*** Block opens ***

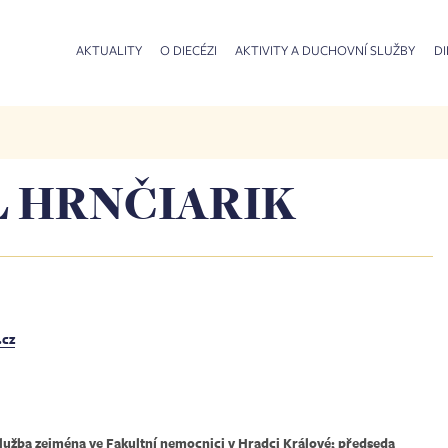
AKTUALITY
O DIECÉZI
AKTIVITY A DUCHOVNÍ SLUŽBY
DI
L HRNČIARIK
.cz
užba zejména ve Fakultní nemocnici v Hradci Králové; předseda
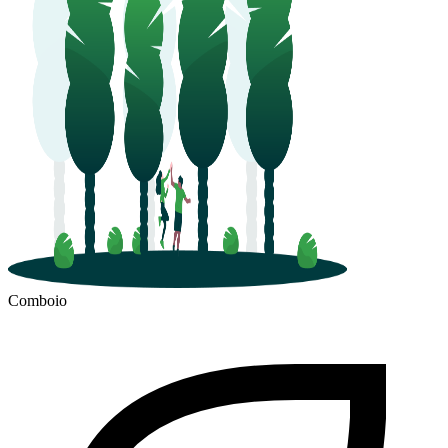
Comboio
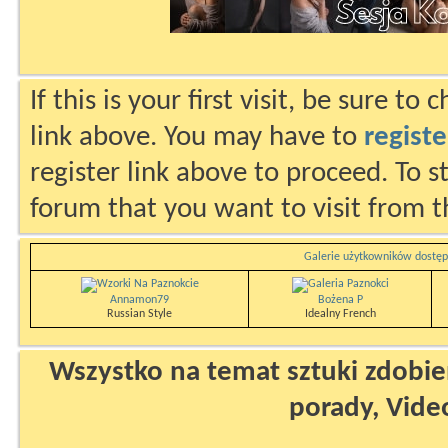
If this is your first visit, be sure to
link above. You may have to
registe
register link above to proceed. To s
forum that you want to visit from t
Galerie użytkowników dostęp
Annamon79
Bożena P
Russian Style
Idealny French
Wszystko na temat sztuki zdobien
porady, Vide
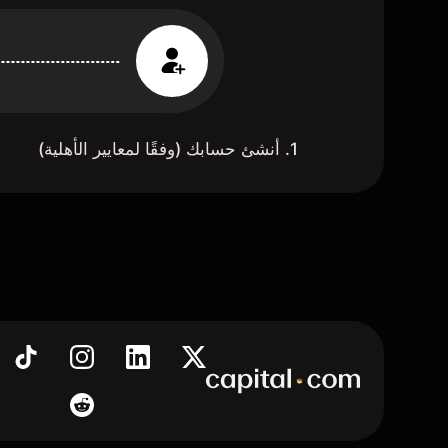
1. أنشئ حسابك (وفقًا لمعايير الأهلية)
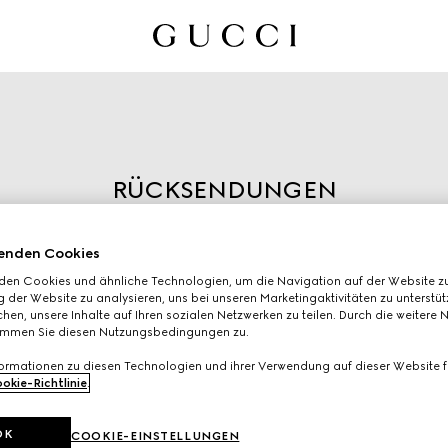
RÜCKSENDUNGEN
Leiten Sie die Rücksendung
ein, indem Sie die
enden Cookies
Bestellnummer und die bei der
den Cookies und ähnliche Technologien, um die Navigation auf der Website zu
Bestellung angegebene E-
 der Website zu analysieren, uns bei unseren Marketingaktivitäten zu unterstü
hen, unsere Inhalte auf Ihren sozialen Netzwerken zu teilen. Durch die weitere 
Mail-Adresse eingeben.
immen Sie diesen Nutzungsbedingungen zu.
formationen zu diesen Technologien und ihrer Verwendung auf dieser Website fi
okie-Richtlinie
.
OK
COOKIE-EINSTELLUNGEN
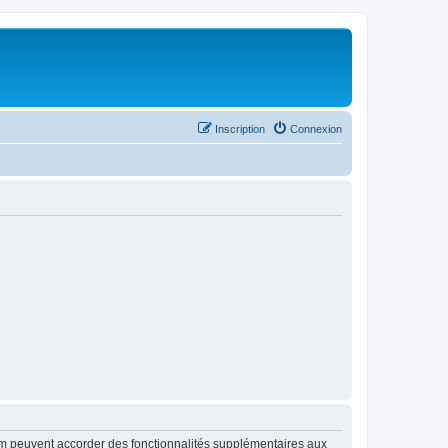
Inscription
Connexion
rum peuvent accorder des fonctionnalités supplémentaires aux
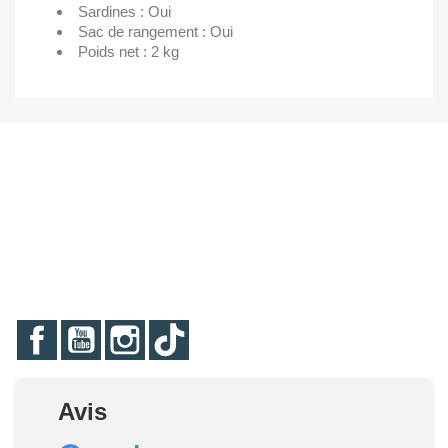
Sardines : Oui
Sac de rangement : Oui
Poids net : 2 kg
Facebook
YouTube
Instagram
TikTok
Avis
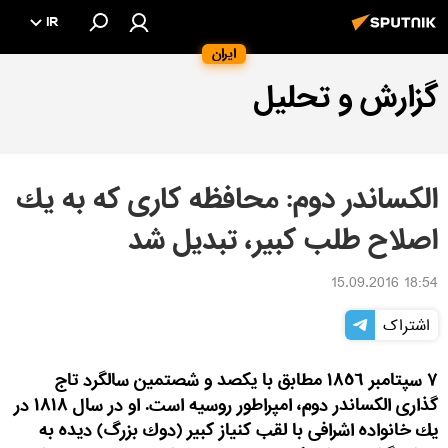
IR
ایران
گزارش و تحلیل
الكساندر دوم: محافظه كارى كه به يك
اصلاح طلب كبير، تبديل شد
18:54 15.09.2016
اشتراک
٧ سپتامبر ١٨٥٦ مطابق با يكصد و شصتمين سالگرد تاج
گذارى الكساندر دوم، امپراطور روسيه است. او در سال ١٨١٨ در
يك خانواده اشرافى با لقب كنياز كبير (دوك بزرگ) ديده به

*** Block closes ***

_What to produce_: Transcribe every record above exactly, leaving out the pictures.

_Answer box_:
AKTUALITY
O DIECÉZI
AKTIVITY A DUCHOVNÍ SLUŽBY
DI
L HRNČIARIK
.cz
užba zejména ve Fakultní nemocnici v Hradci Králové; předseda
Comboio
If this is your first visit, be sure to
link above. You may have to
registe
register link above to proceed. To s
forum that you want to visit from t
Galerie użytkowników dostęp
Annamon79
Bożena P
Russian Style
Idealny French
Wszystko na temat sztuki zdobien
porady, Vide
1. أنشئ حسابك (وفقًا لمعايير الأهلية)
RÜCKSENDUNGEN
Leiten Sie die Rücksendung
ein, indem Sie die
enden Cookies
Bestellnummer und die bei der
den Cookies und ähnliche Technologien, um die Navigation auf der Website zu
Bestellung angegebene E-
 der Website zu analysieren, uns bei unseren Marketingaktivitäten zu unterstü
hen, unsere Inhalte auf Ihren sozialen Netzwerken zu teilen. Durch die weitere 
Mail-Adresse eingeben.
immen Sie diesen Nutzungsbedingungen zu.
formationen zu diesen Technologien und ihrer Verwendung auf dieser Website fi
okie-Richtlinie
.
OK
COOKIE-EINSTELLUNGEN
Inscription
Connexion
rum peuvent accorder des fonctionnalités supplémentaires aux
Sardines : Oui
Sac de rangement : Oui
Poids net : 2 kg
Facebook
YouTube
Instagram
TikTok
Avis
IR
ایران
گزارش و تحلیل
الكساندر دوم: محافظه كارى كه به يك
اصلاح طلب كبير، تبديل شد
18:54 15.09.2016
اشتراک
٧ سپتامبر ١٨٥٦ مطابق با يكصد و شصتمين سالگرد تاج
گذارى الكساندر دوم، امپراطور روسيه است. او در سال ١٨١٨ در
يك خانواده اشرافى با لقب كنياز كبير (دوك بزرگ) ديده به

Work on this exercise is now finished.